__AIM OF THE TASK__.
Search term "nicht": please copy every line of the records below that contains it.

----- SUPPLIED DATA

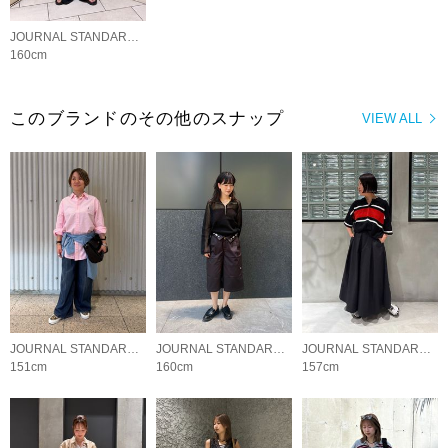
JOURNAL STANDARD LADYS
160cm
このブランドのその他のスナップ
VIEW ALL
JOURNAL STANDARD LADYS
JOURNAL STANDARD LADYS
JOURNAL STANDARD LADYS
151cm
160cm
157cm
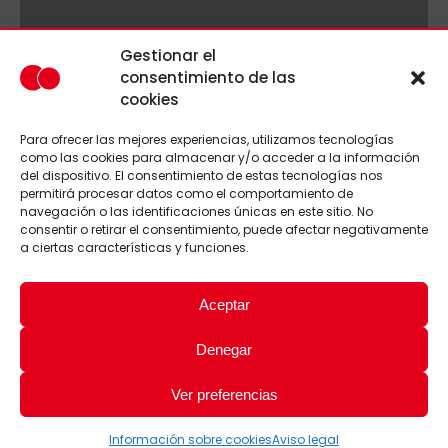
Gestionar el
consentimiento de las
cookies
Para ofrecer las mejores experiencias, utilizamos tecnologías
como las cookies para almacenar y/o acceder a la información
del dispositivo. El consentimiento de estas tecnologías nos
permitirá procesar datos como el comportamiento de
navegación o las identificaciones únicas en este sitio. No
consentir o retirar el consentimiento, puede afectar negativamente
a ciertas características y funciones.
Aceptar
Denegar
Ver preferencias
Información sobre cookies
Aviso legal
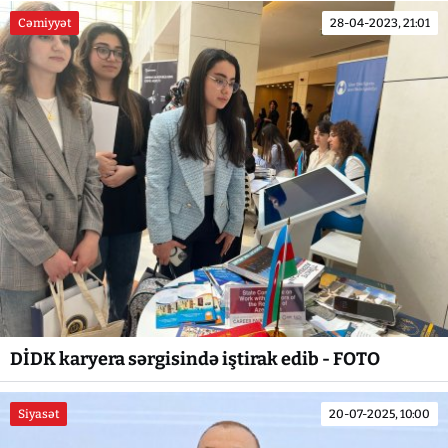
Cəmiyyət
28-04-2023, 21:01
DİDK karyera sərgisində iştirak edib - FOTO
Siyasət
20-07-2025, 10:00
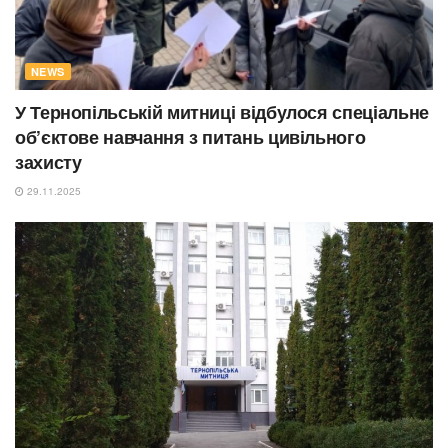
NEWS
У Тернопільській митниці відбулося спеціальне
об’єктове навчання з питань цивільного
захисту
29.11.2025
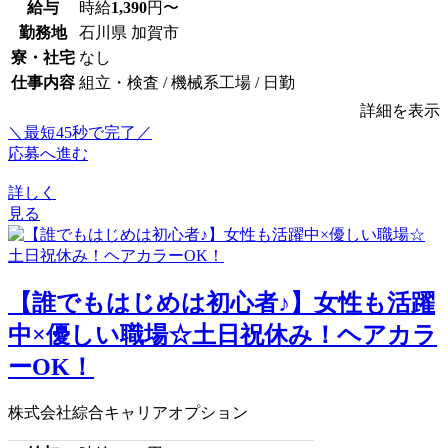
給与
時給
1,390
円〜
勤務地
石川県 加賀市
寮・社宅
なし
仕事内容
組立・検査 / 機械系工場 / 日勤
詳細を表示
＼最短45秒で完了／
応募へ進む
詳しく
見る
【誰でもはじめは初心者♪】女性も活躍
中×優しい職場☆土日祝休み！ヘアカラ
ーOK！
株式会社綜合キャリアオプション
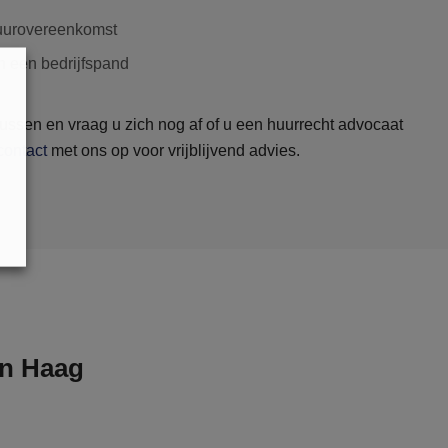
uurovereenkomst
an een bedrijfspand
 tussen en vraag u zich nog af of u een huurrecht advocaat
contact
met ons op voor vrijblijvend advies.
en Haag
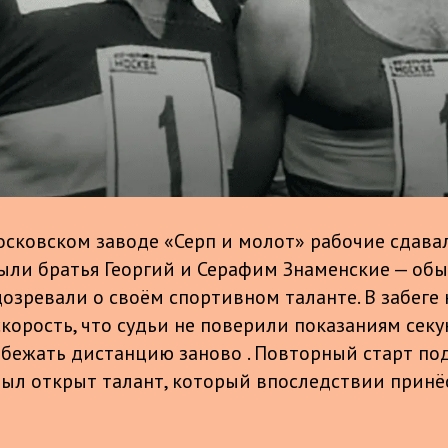
московском заводе «Серп и молот» рабочие сдав
были братья Георгий и Серафим Знаменские — обы
дозревали о своём спортивном таланте. В забеге
скорость, что судьи не поверили показаниям сек
бежать дистанцию заново . Повторный старт по
 был открыт талант, который впоследствии принё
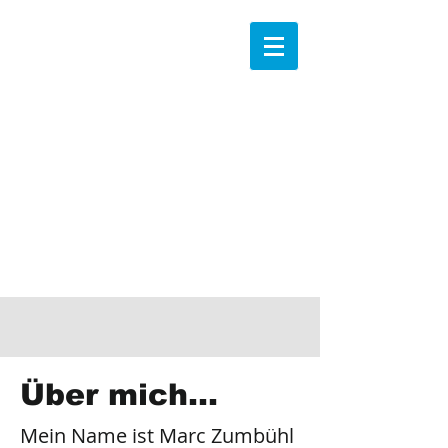
Über mich...
Mein Name ist Marc Zumbühl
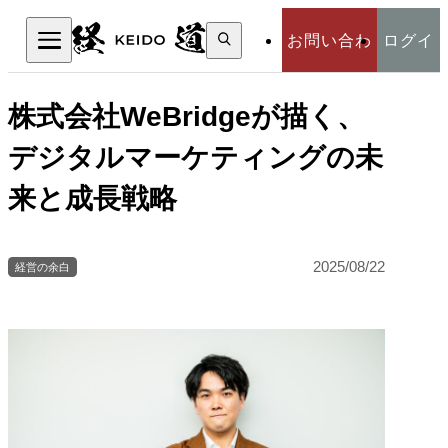
検
お問い合わ
ログイ
索:
検索
せ
ン
株式会社WeBridgeが描く、
デジタルマーケティングの未
来と成長戦略
2025/08/22
経営の余白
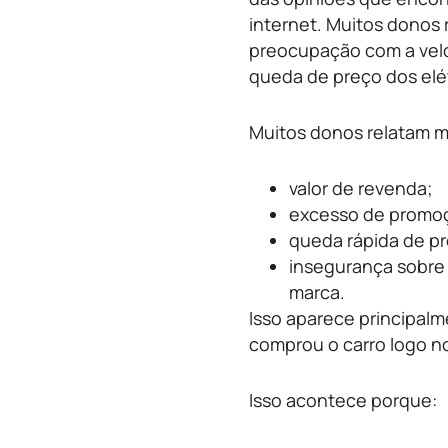
internet. Muitos donos 
preocupação com a vel
queda de preço dos elé
Muitos donos relatam m
valor de revenda;
excesso de promoç
queda rápida de p
insegurança sobre 
marca.
Isso aparece principa
comprou o carro logo n
Isso acontece porque:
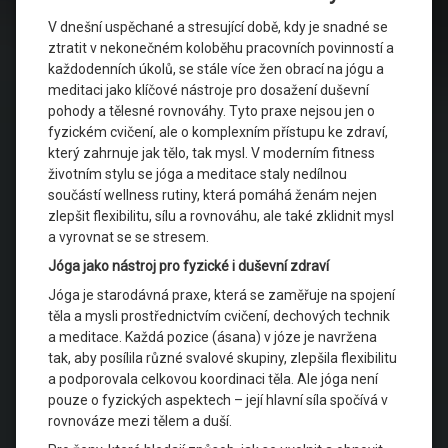
V dnešní uspěchané a stresující době, kdy je snadné se
ztratit v nekonečném koloběhu pracovních povinností a
každodenních úkolů, se stále více žen obrací na jógu a
meditaci jako klíčové nástroje pro dosažení duševní
pohody a tělesné rovnováhy. Tyto praxe nejsou jen o
fyzickém cvičení, ale o komplexním přístupu ke zdraví,
který zahrnuje jak tělo, tak mysl. V moderním fitness
životním stylu se jóga a meditace staly nedílnou
součástí wellness rutiny, která pomáhá ženám nejen
zlepšit flexibilitu, sílu a rovnováhu, ale také zklidnit mysl
a vyrovnat se se stresem.
Jóga jako nástroj pro fyzické i duševní zdraví
Jóga je starodávná praxe, která se zaměřuje na spojení
těla a mysli prostřednictvím cvičení, dechových technik
a meditace. Každá pozice (ásana) v józe je navržena
tak, aby posílila různé svalové skupiny, zlepšila flexibilitu
a podporovala celkovou koordinaci těla. Ale jóga není
pouze o fyzických aspektech – její hlavní síla spočívá v
rovnováze mezi tělem a duší.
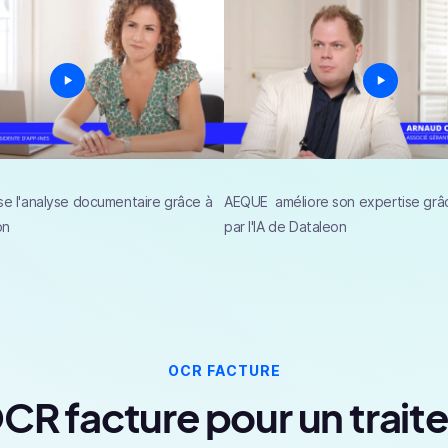
se l'analyse documentaire grâce à
AEQUE améliore son expertise grâc
on
par l'IA de Dataleon
OCR FACTURE
CR facture pour un trai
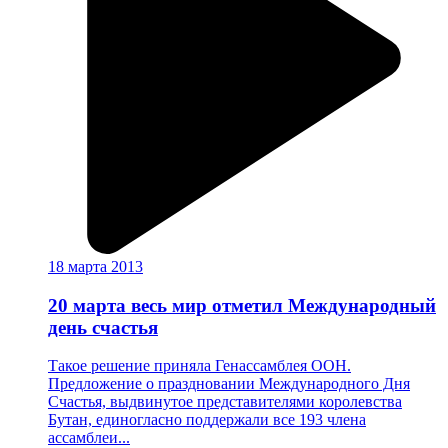
18 марта 2013
20 марта весь мир отметил Международный
день счастья
Такое решение приняла Генассамблея ООН.
Предложение о праздновании Международного Дня
Счастья, выдвинутое представителями королевства
Бутан, единогласно поддержали все 193 члена
ассамблеи...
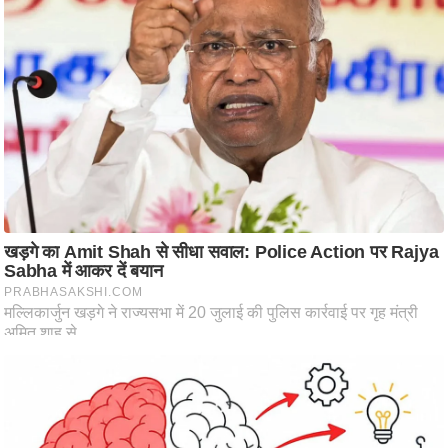
आ
र
.
आ
ई
.
चा
य
प
र
स
मी
क्षा
ध
र्म
ज्यो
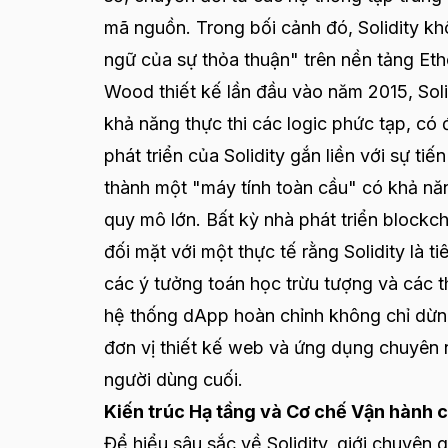
mã nguồn. Trong bối cảnh đó, Solidity kh
ngữ của sự thỏa thuận" trên nền tảng Et
Wood thiết kế lần đầu vào năm 2015, Soli
khả năng thực thi các logic phức tạp, có
phát triển của Solidity gắn liền với sự t
thành một "máy tính toàn cầu" có khả năn
quy mô lớn. Bất kỳ nhà phát triển blockc
đối mặt với một thực tế rằng Solidity là 
các ý tưởng toán học trừu tượng và các th
hệ thống dApp hoàn chỉnh không chỉ dừng
đơn vị thiết kế web và ứng dụng chuyên
người dùng cuối.
Kiến trúc Hạ tầng và Cơ chế Vận hành
Để hiểu sâu sắc về Solidity, giới chuyên 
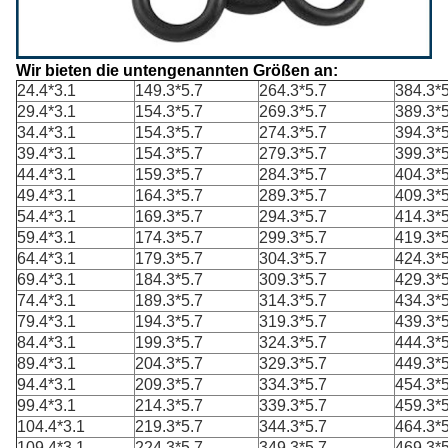
Wir bieten die untengenannten Größen an:
24.4*3.1
149.3*5.7
264.3*5.7
384.3*5
29.4*3.1
154.3*5.7
269.3*5.7
389.3*5
34.4*3.1
154.3*5.7
274.3*5.7
394.3*5
39.4*3.1
154.3*5.7
279.3*5.7
399.3*5
44.4*3.1
159.3*5.7
284.3*5.7
404.3*5
49.4*3.1
164.3*5.7
289.3*5.7
409.3*5
54.4*3.1
169.3*5.7
294.3*5.7
414.3*5
59.4*3.1
174.3*5.7
299.3*5.7
419.3*5
64.4*3.1
179.3*5.7
304.3*5.7
424.3*5
69.4*3.1
184.3*5.7
309.3*5.7
429.3*5
74.4*3.1
189.3*5.7
314.3*5.7
434.3*5
79.4*3.1
194.3*5.7
319.3*5.7
439.3*5
84.4*3.1
199.3*5.7
324.3*5.7
444.3*5
89.4*3.1
204.3*5.7
329.3*5.7
449.3*5
94.4*3.1
209.3*5.7
334.3*5.7
454.3*5
99.4*3.1
214.3*5.7
339.3*5.7
459.3*5
104.4*3.1
219.3*5.7
344.3*5.7
464.3*5
109.4*3.1
224.3*5.7
349.3*5.7
469.3*5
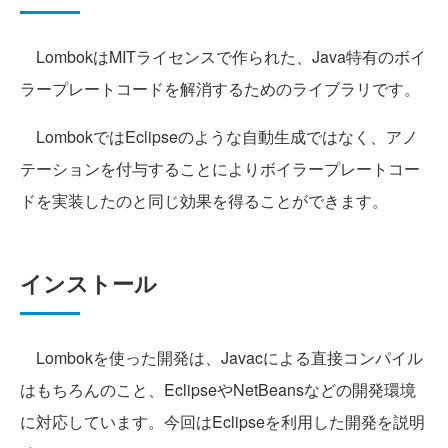
LombokはMITライセンスで作られた、Java特有のボイ
ラープレートコードを解消するためのライブラリです。
LombokではEclipseのような自動生成ではなく、アノ
テーションを付与することによりボイラープレートコー
ドを実装したのと同じ効果を得ることができます。
インストール
Lombokを使った開発は、Javacによる直接コンパイル
はもちろんのこと、EclipseやNetBeansなどの開発環境
に対応しています。今回はEclipseを利用した開発を説明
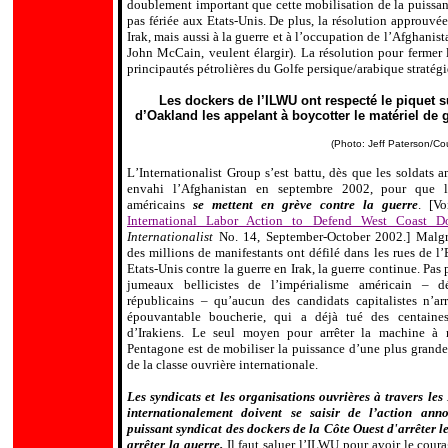
doublement important que cette mobilisation de la puissance
pas fériée aux Etats-Unis. De plus, la résolution approuvé
Irak, mais aussi à la guerre et à l
’
occupation de l
’
Afghanista
John McCain, veulent élargir). La résolution pour fermer l
principautés pétrolières du Golfe persique/arabique straté
Les dockers de l’ILWU ont respecté le piquet s
d’Oakland les appelant à boycotter le matériel de g
(Photo: Jeff Paterson/Co
L
’
Internationalist Group s
’
est battu, dès que les soldats 
envahi l
’
Afghanistan en septembre 2002, pour que l
américains
se mettent en grève contre la guerre
. [V
International Labor Action to Defend West Coast Do
Internationalist
No. 14, September-October 2002.]
Malgré
des millions de manifestants ont défilé dans les rues de l
’
Etats-Unis contre la guerre en Irak, la guerre continue. Pas p
jumeaux bellicistes de l
’
impérialisme américain – d
républicains – qu
’
aucun des candidats capitalistes n
’
ar
épouvantable boucherie, qui a déjà tué des centaines
d
’
Irakiens. Le seul moyen pour arrêter la machine à 
Pentagone est de mobiliser la puissance d
’
une plus grande 
de la classe ouvrière internationale.
Les syndicats et les organisations ouvrières à travers les
internationalement doivent se saisir de l’action ann
puissant syndicat des dockers de la Côte Ouest d'arrêter l
arrêter la guerre.
Il faut saluer l’ILWU pour avoir le coura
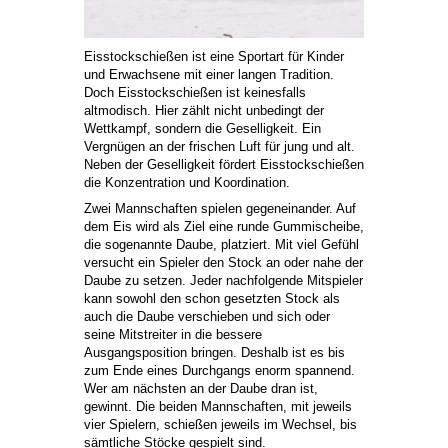
Eisstockschießen ist eine Sportart für Kinder
und Erwachsene mit einer langen Tradition.
Doch Eisstockschießen ist keinesfalls
altmodisch. Hier zählt nicht unbedingt der
Wettkampf, sondern die Geselligkeit. Ein
Vergnügen an der frischen Luft für jung und alt.
Neben der Geselligkeit fördert Eisstockschießen
die Konzentration und Koordination.
Zwei Mannschaften spielen gegeneinander. Auf
dem Eis wird als Ziel eine runde Gummischeibe,
die sogenannte Daube, platziert. Mit viel Gefühl
versucht ein Spieler den Stock an oder nahe der
Daube zu setzen. Jeder nachfolgende Mitspieler
kann sowohl den schon gesetzten Stock als
auch die Daube verschieben und sich oder
seine Mitstreiter in die bessere
Ausgangsposition bringen. Deshalb ist es bis
zum Ende eines Durchgangs enorm spannend.
Wer am nächsten an der Daube dran ist,
gewinnt. Die beiden Mannschaften, mit jeweils
vier Spielern, schießen jeweils im Wechsel, bis
sämtliche Stöcke gespielt sind.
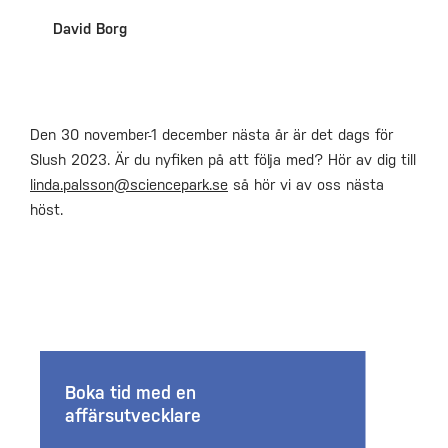
David Borg
Den 30 november-1 december nästa år är det dags för
Slush 2023. Är du nyfiken på att följa med? Hör av dig till
linda.palsson@sciencepark.se
så hör vi av oss nästa
höst.
Boka tid med en
affärsutvecklare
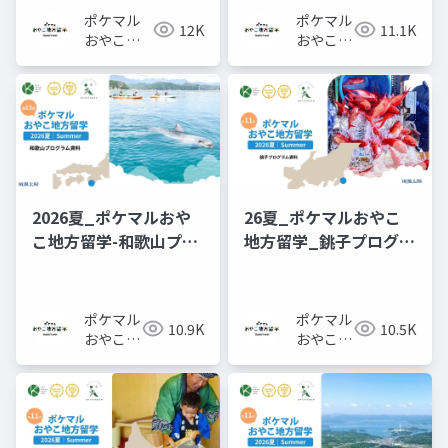
ポケマル
ポケマル
12K
11.1K
おやこ地
おやこ地
方留学
方留学
2026夏_ポケマルおや
26夏_ポケマルおやこ
こ地方留学-和歌山プロ
地方留学_銚子プログラ
グラム-概要資料
ム_概要資料
ポケマル
ポケマル
10.9K
10.5K
おやこ地
おやこ地
方留学
方留学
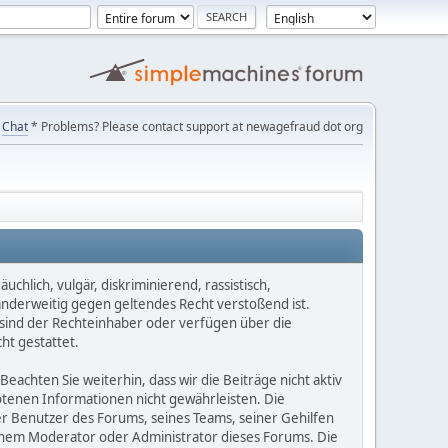
Chat
* Problems? Please contact support at newagefraud dot org
chlich, vulgär, diskriminierend, rassistisch,
 anderweitig gegen geltendes Recht verstoßend ist.
e sind der Rechteinhaber oder verfügen über die
ht gestattet.
Beachten Sie weiterhin, dass wir die Beiträge nicht aktiv
botenen Informationen nicht gewährleisten. Die
er Benutzer des Forums, seines Teams, seiner Gehilfen
einem Moderator oder Administrator dieses Forums. Die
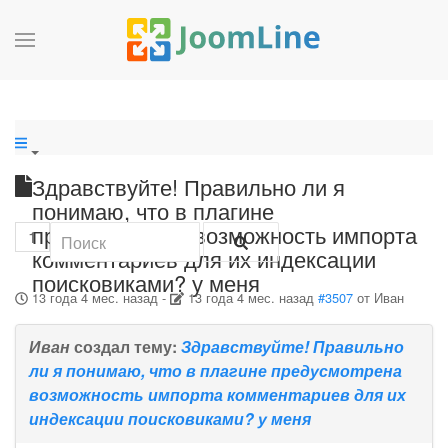
Здравствуйте! Правильно ли я
понимаю, что в плагине
предусмотрена возможность импорта
1
комментариев для их индексации
поисковиками? у меня
13 года 4 мес. назад
-
13 года 4 мес. назад
#3507
от
Иван
Иван
создал тему:
Здравствуйте! Правильно
ли я понимаю, что в плагине предусмотрена
возможность импорта комментариев для их
индексации поисковиками? у меня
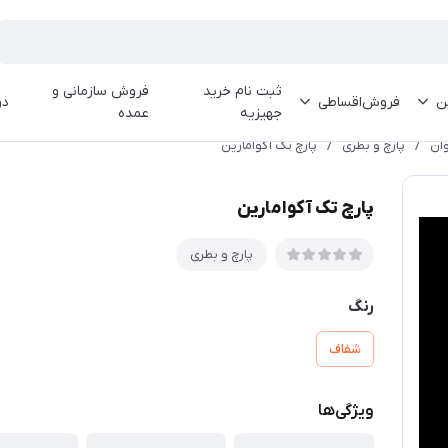
ثبت نام خرید
فروش سازمانی و
ین
فروش‌اقساطی
در
جهیزیه
عمده
وان
/
پارچ و بطری
/
پارچ تک آکوامارین
پارچ تک آکوامارین
پارچ و بطری
رنگ
شفاف
ویژگی‌ها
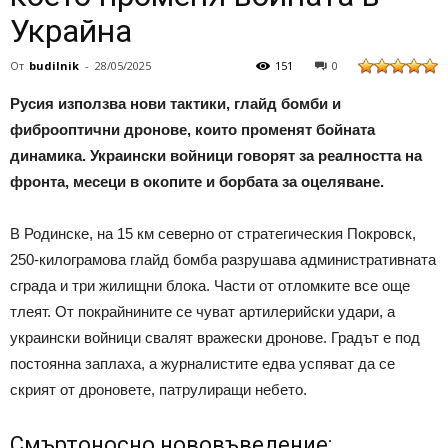
Украйна
От
budilnik
-
28/05/2025
151
0
Русия използва нови тактики, глайд бомби и
фиброоптични дронове, които променят бойната
динамика. Украински войници говорят за реалността на
фронта, месеци в окопите и борбата за оцеляване.
В Родинске, на 15 км северно от стратегическия Покровск,
250-килограмова глайд бомба разрушава административната
сграда и три жилищни блока. Части от отломките все още
тлеят. От покрайнините се чуват артилерийски удари, а
украински войници свалят вражески дронове. Градът е под
постоянна заплаха, а журналистите едва успяват да се
скрият от дроновете, патрулиращи небето.
Смъртоносно нововъведение:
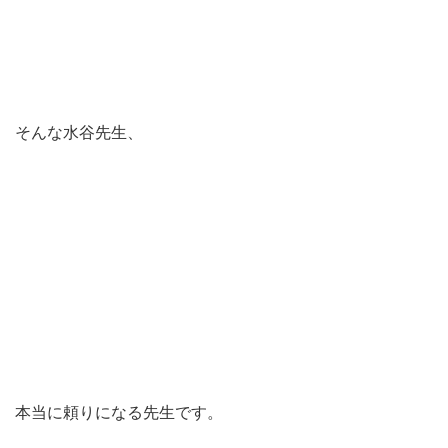
そんな水谷先生、
本当に頼りになる先生です。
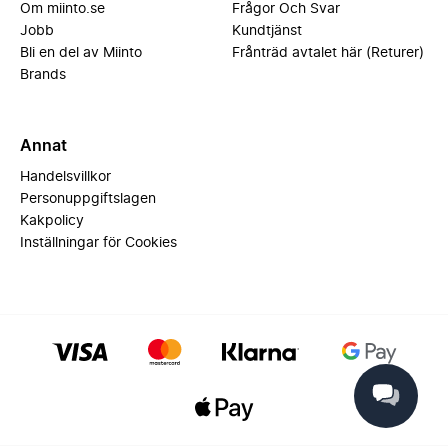
Om miinto.se
Frågor Och Svar
Jobb
Kundtjänst
Bli en del av Miinto
Frånträd avtalet här (Returer)
Brands
Annat
Handelsvillkor
Personuppgiftslagen
Kakpolicy
Inställningar för Cookies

----------

__EXERCISE RESPONSE__.
altmodisch. Hier zählt nicht unbedingt der
Beachten Sie weiterhin, dass wir die Beiträge nicht aktiv
botenen Informationen nicht gewährleisten. Die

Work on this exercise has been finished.